L’invasion tissulaire par les bactéries entraîne des changements drastiques dans les tissus environnants caractérisés par le processus inflammatoire. Les effets directs du processus inflammatoire sont tout d’abord une vasodilatation des vaisseaux sanguins, puis une augmentation de la perméabilité capillaire entraînant la fuite d’une grande quantité de liquide dans l’espace interstitiel. Le processus inflammatoire s’accompagne également de la production de molécules tissulaires comme l’histamine, la bradykinine, la sérotonine, les prostaglandines, les produits du complément ou encore les facteurs de coagulation. La plupart de ces molécules activent le réseau des macrophages et, dans les heures qui suivent l’agression, ces cellules commencent à phagocyter les tissus lésés. Localement, en revanche, l’action des macrophages est immédiate et commence quelques minutes après le début du processus inflammatoire, constituant la première ligne de défense contre l’infection.

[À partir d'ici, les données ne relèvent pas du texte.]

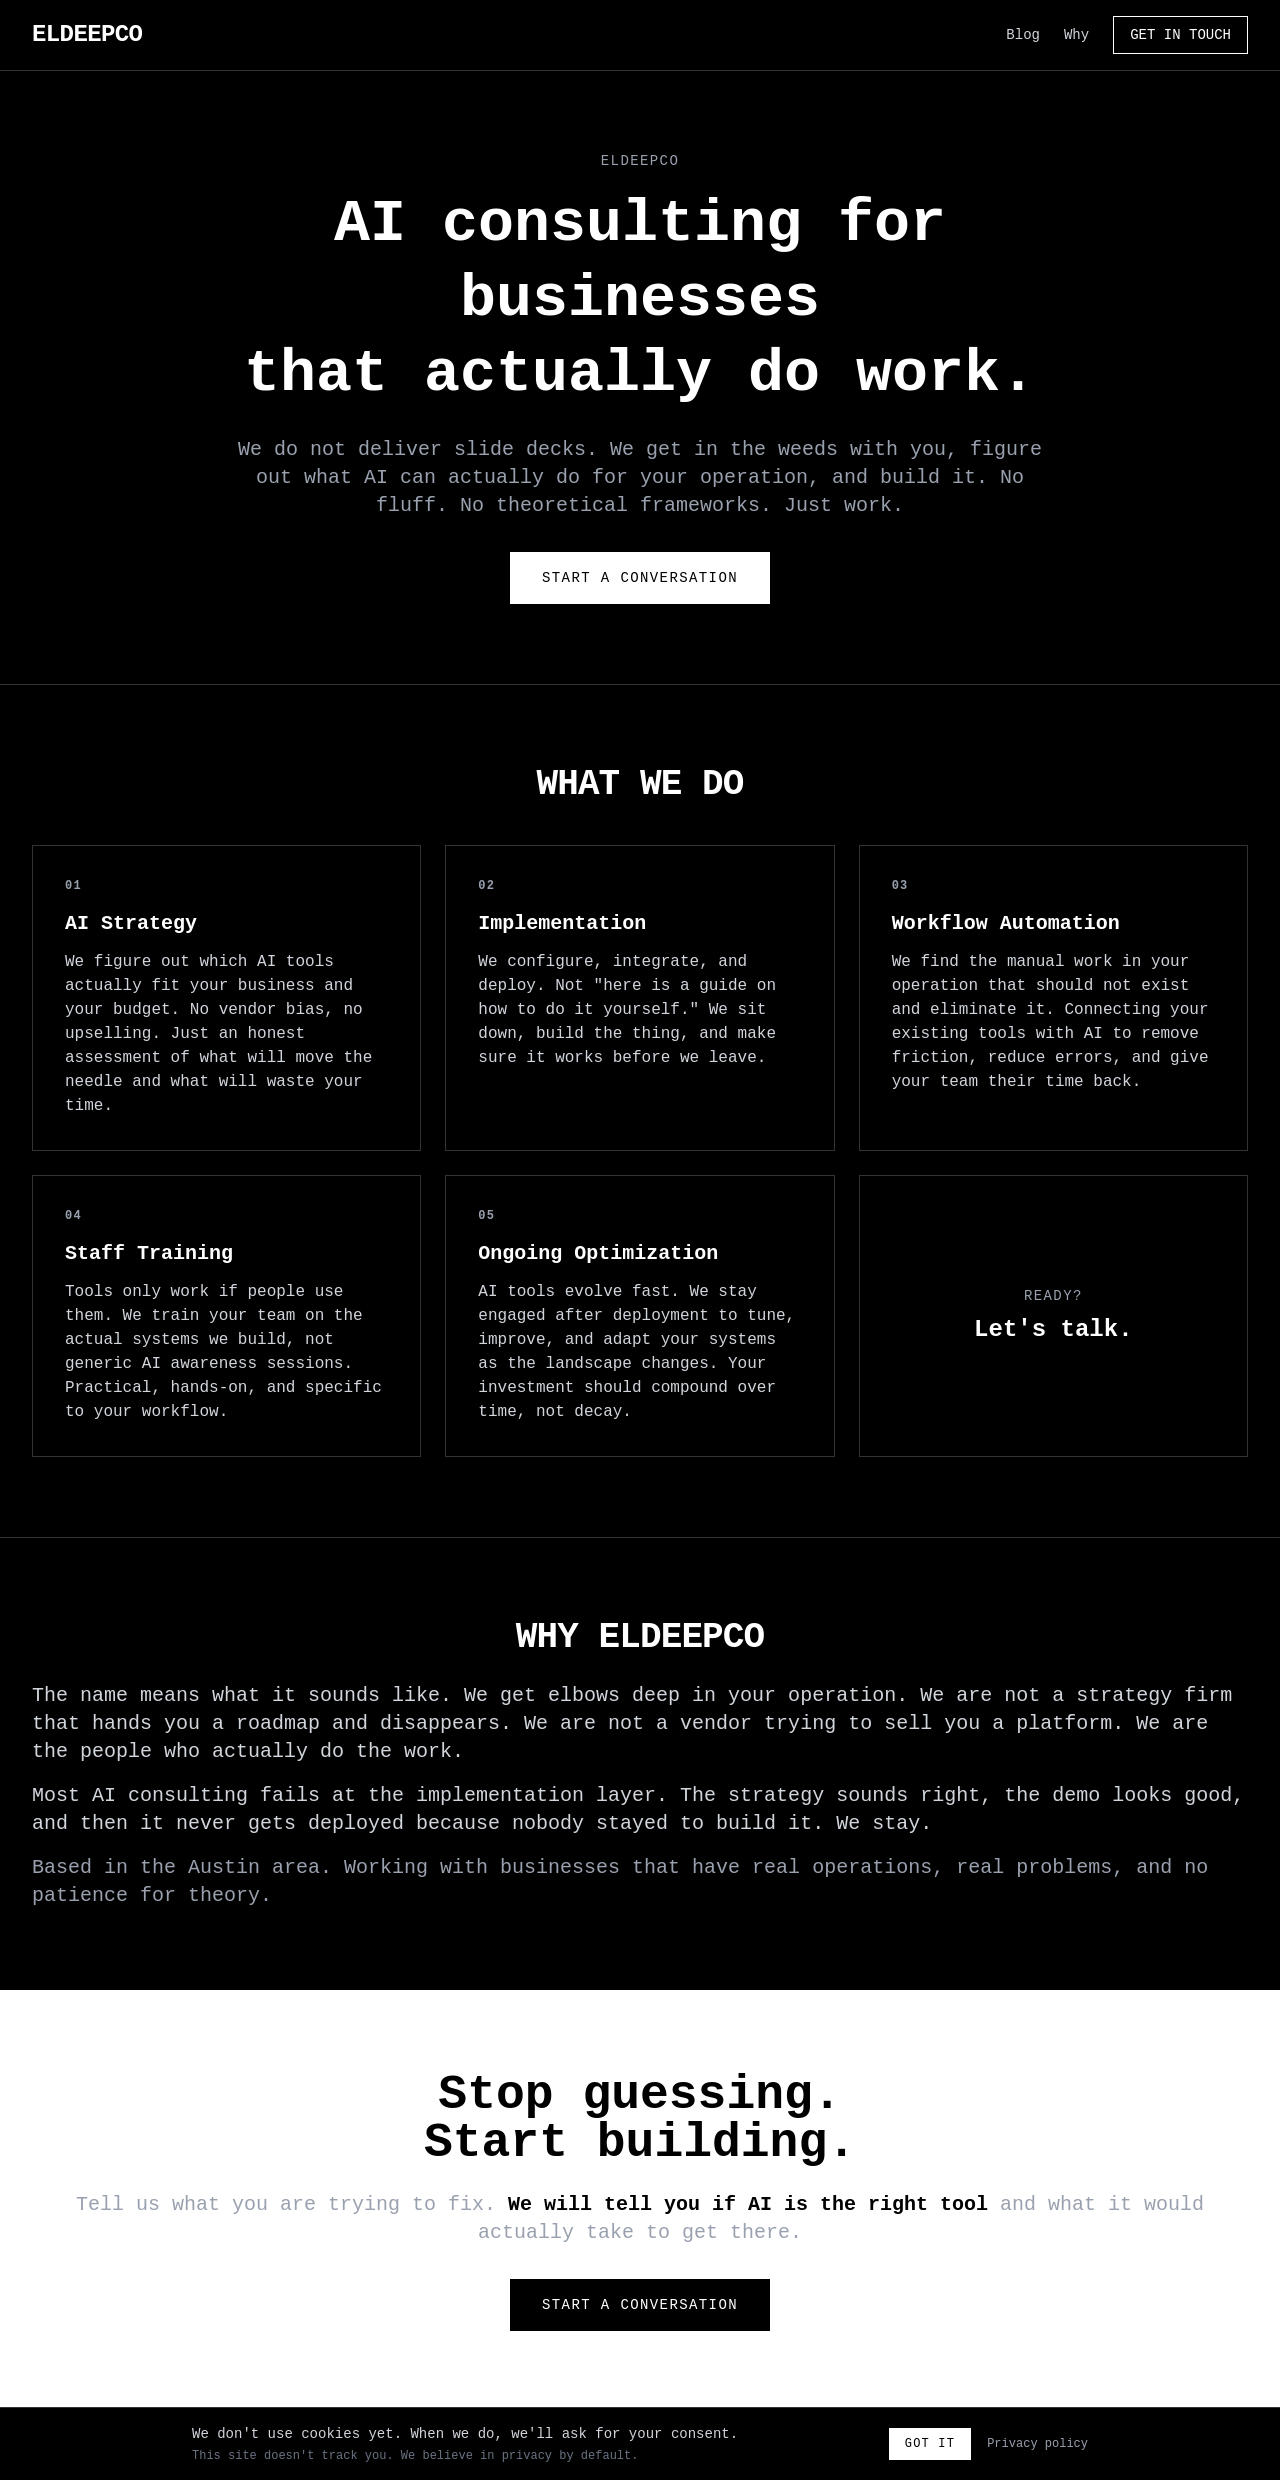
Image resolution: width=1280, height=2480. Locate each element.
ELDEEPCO (87, 34)
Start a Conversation (640, 578)
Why (1076, 35)
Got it (930, 2444)
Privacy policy (1037, 2444)
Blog (1023, 35)
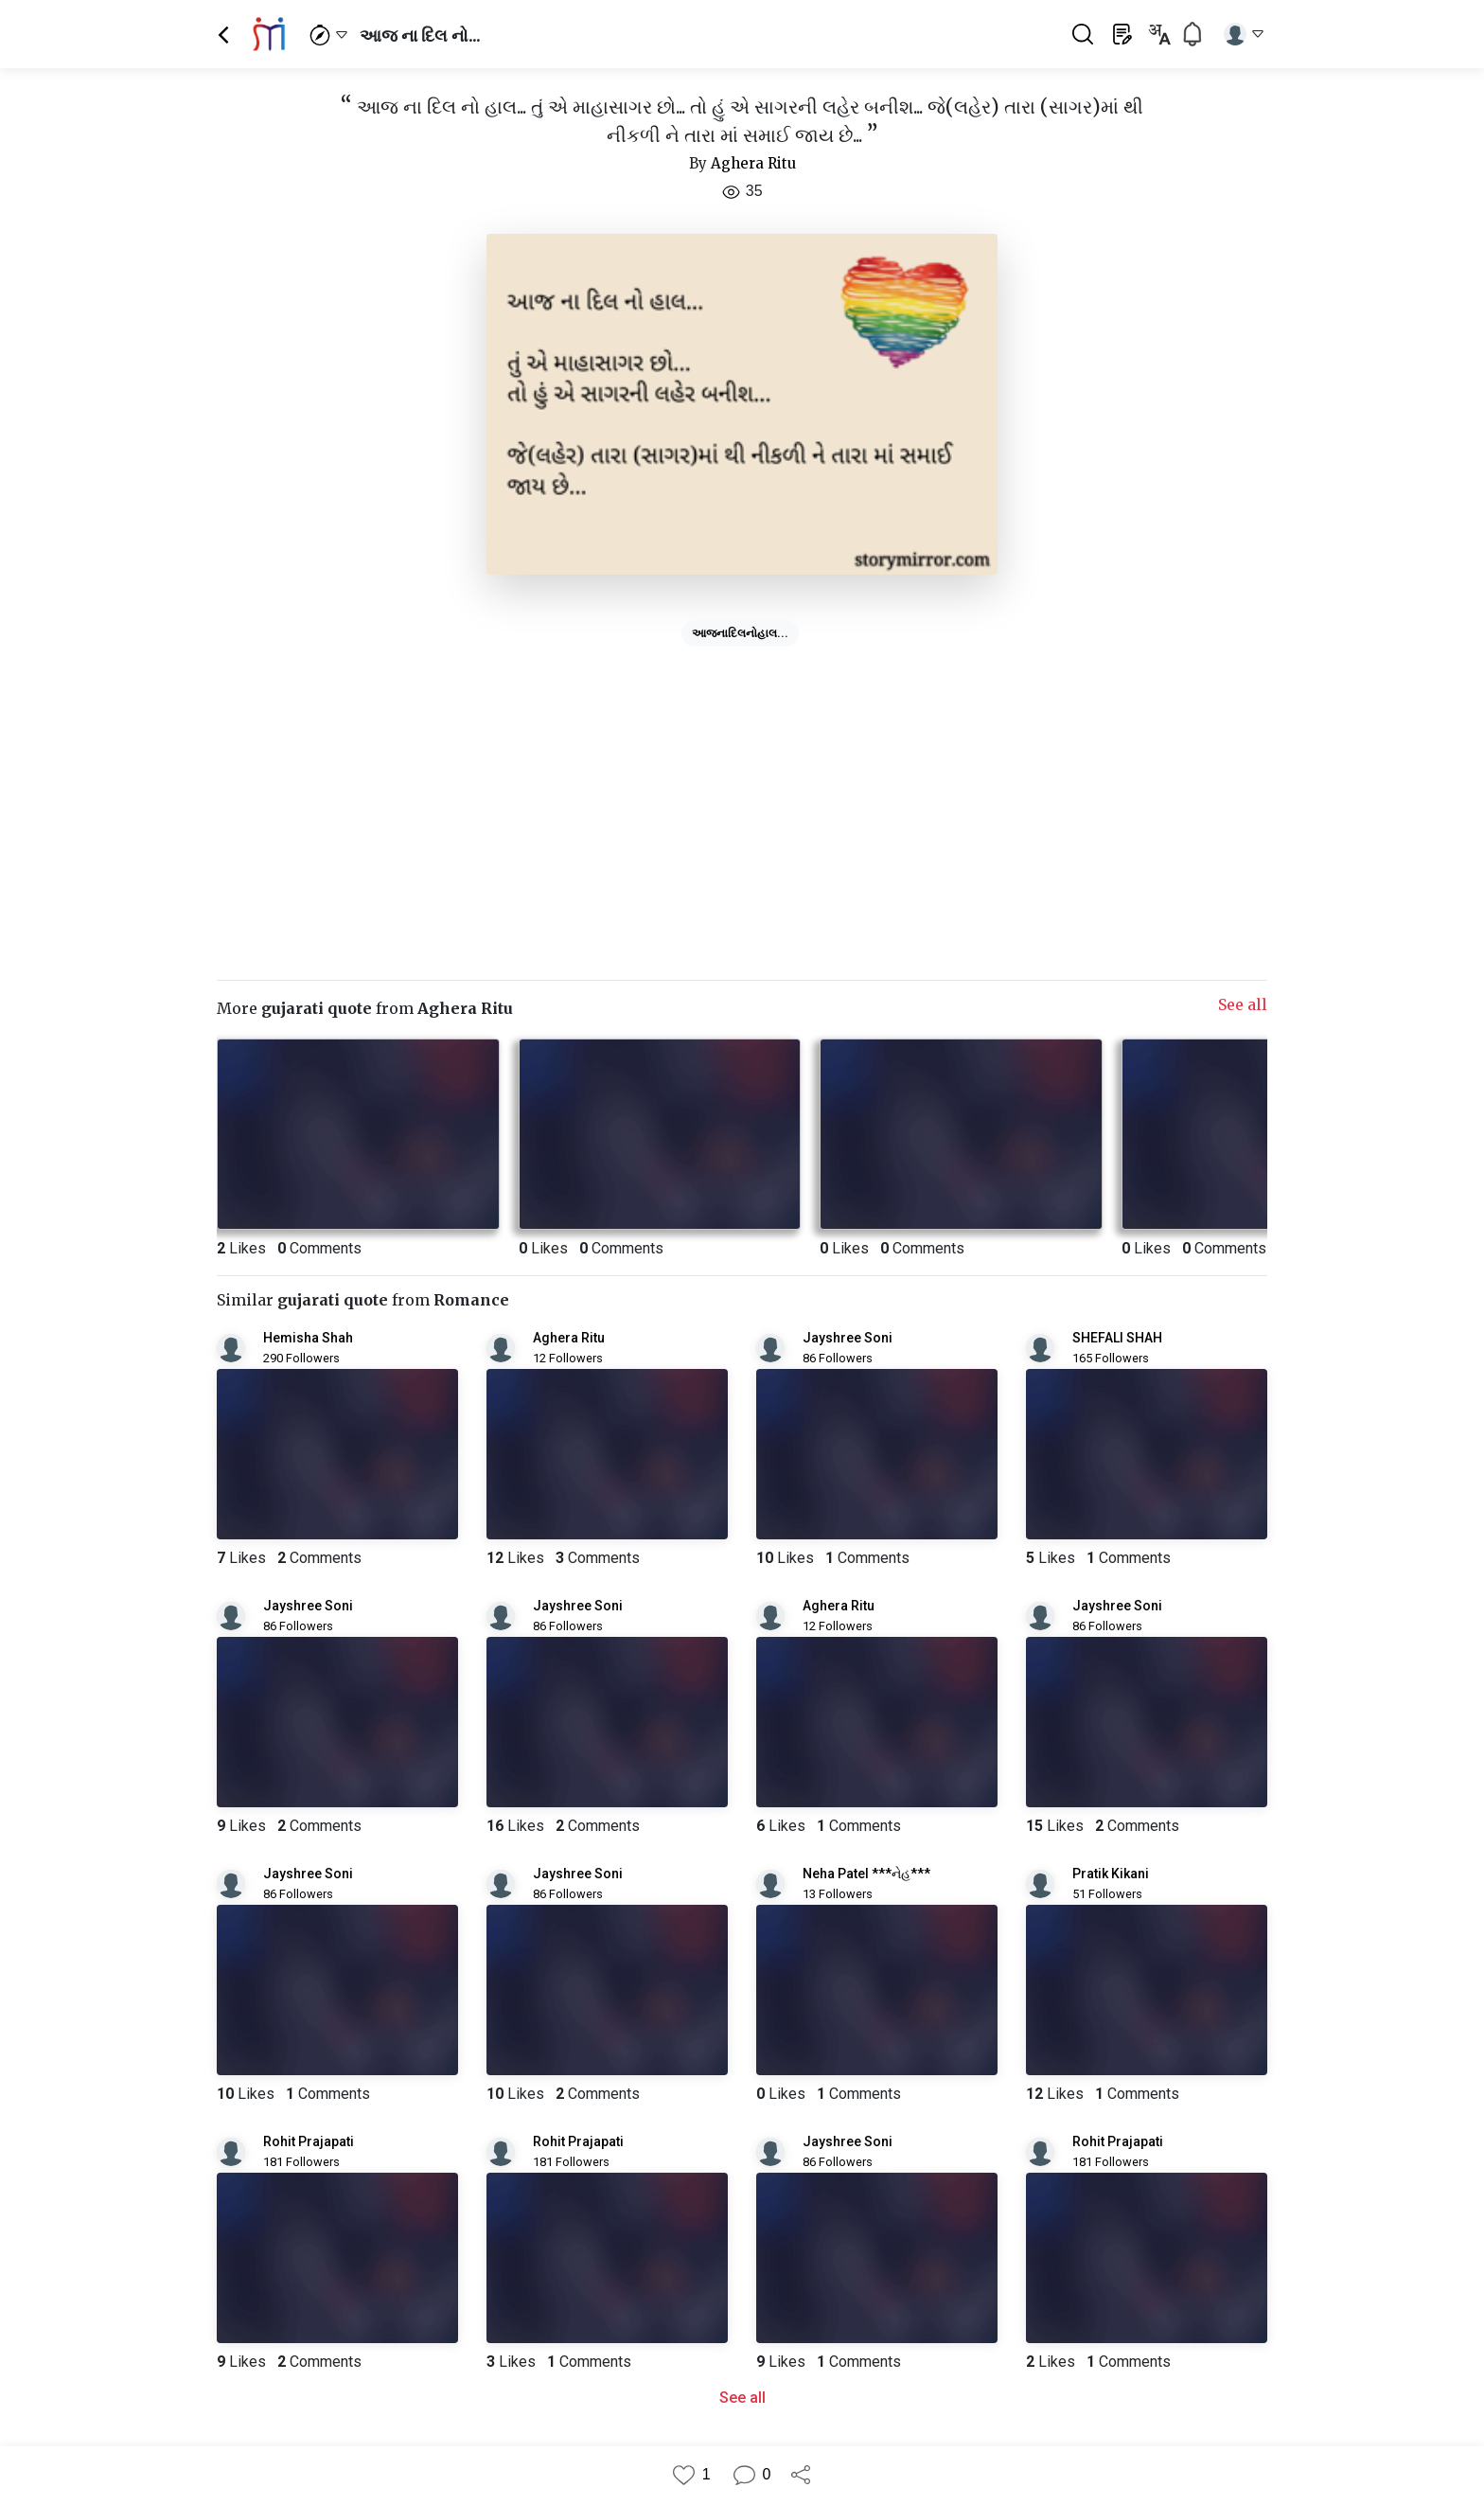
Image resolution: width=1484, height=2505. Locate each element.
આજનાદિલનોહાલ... (740, 633)
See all (1242, 1004)
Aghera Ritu (753, 163)
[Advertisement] (742, 786)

La deuxième ligne de défense est assurée par les neutrophiles, qui envahissent les tissus lésés via le réseau capillaire dans l’heure suivant le début du processus inflammatoire. Les produits inflammatoires sont responsables de l’arrivée des neutrophiles sur le site lésionnel via une succession de trois étapes (figure). Tout d’abord, ils altèrent le tapis endothélial des capillaires sanguins en permettant aux neutrophiles de s’accrocher à la paroi capillaire dans la région inflammatoire (effet de margination). Puis ils affaiblissent les jonctions intercellulaires entre les cellules endothéliales des capillaires, favorisant la diapédèse des neutrophiles depuis le sang vers l’espace interstitiel. Enfin, les autres substances chimiques pro-inflammatoires présentes localement (toxines bactériennes, produits de dégradation tissulaire et produits du complément) attirent les neutrophiles sur le site lésionnel par chimiotaxis. Ainsi, dans les quelques heures qui suivent les lésions tissulaires, la région devient riche en neutrophiles prêts à phagocyter les bactéries présentes. Dans le même temps, à l’échelle systémique, les molécules pro-inflammatoires stimulent le recrutement de neutrophiles au niveau de la moelle osseuse et le nombre de ces leucocytes présents dans le compartiment vasculaire peut quintupler, jusqu’à atteindre les 25 000 neutrophiles/µl (leucocytose neutrophilique).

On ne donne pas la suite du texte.